**What to produce:**
In the material below, find every line with "смеситель" and pull it out.

**Material provided:**
BEGIN
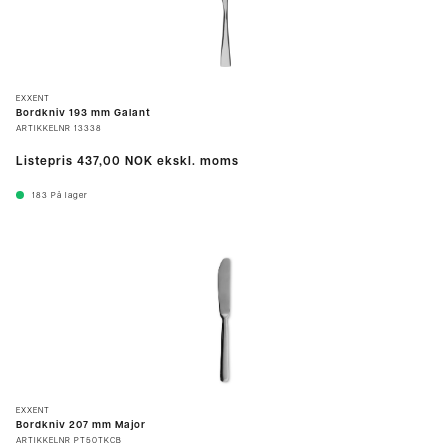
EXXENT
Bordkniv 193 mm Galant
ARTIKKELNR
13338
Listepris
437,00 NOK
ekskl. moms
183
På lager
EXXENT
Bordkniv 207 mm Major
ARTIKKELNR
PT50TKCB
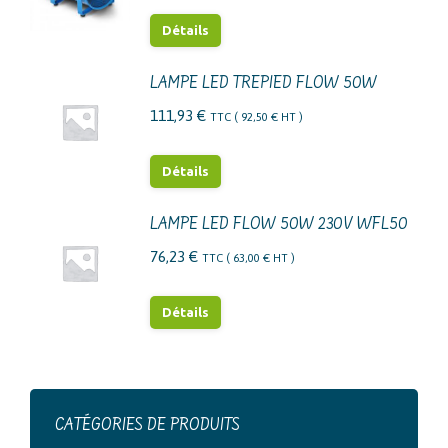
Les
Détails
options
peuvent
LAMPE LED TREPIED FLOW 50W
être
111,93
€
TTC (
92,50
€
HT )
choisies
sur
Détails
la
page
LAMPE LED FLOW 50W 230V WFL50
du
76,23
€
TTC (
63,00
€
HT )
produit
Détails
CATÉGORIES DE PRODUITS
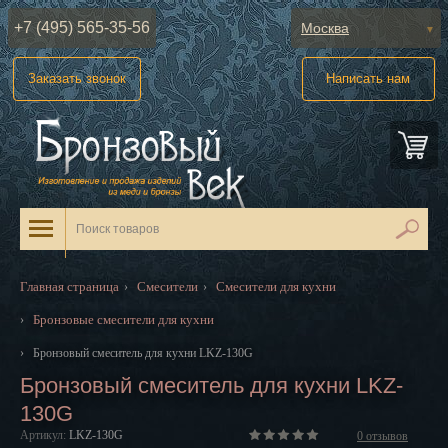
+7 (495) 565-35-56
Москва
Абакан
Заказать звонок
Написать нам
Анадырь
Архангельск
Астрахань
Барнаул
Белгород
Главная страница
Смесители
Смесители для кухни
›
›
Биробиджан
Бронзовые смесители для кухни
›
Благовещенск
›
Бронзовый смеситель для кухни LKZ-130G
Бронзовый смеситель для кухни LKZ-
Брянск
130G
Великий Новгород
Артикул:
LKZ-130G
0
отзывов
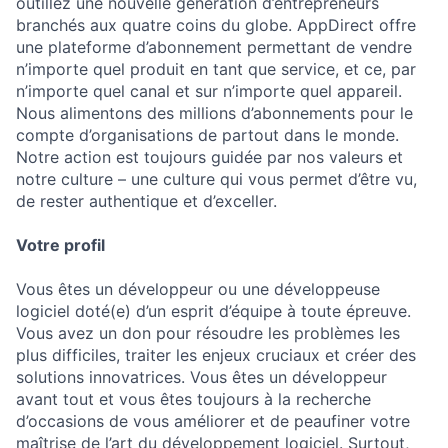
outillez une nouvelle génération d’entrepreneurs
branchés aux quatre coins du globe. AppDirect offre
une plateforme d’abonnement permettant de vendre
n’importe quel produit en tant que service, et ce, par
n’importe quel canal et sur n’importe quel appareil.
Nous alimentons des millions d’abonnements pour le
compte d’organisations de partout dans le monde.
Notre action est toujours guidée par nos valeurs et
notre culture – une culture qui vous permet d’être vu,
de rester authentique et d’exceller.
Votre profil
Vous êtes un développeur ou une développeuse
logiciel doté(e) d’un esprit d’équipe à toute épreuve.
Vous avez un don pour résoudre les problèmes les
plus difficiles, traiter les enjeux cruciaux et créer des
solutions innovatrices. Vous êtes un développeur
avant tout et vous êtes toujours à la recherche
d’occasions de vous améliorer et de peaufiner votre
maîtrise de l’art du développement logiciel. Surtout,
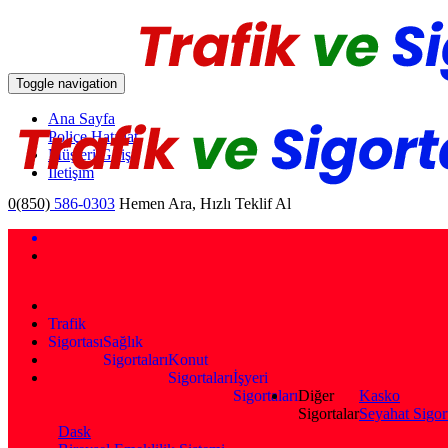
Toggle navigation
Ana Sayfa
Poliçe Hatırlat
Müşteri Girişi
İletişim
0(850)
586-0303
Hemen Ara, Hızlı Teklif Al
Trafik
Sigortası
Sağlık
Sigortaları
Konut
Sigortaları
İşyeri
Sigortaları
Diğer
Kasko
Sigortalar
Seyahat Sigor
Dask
END
**Response below:**
Бронзовый смеситель для кухни LKZ-130G
Бронзовый смеситель для кухни LKZ-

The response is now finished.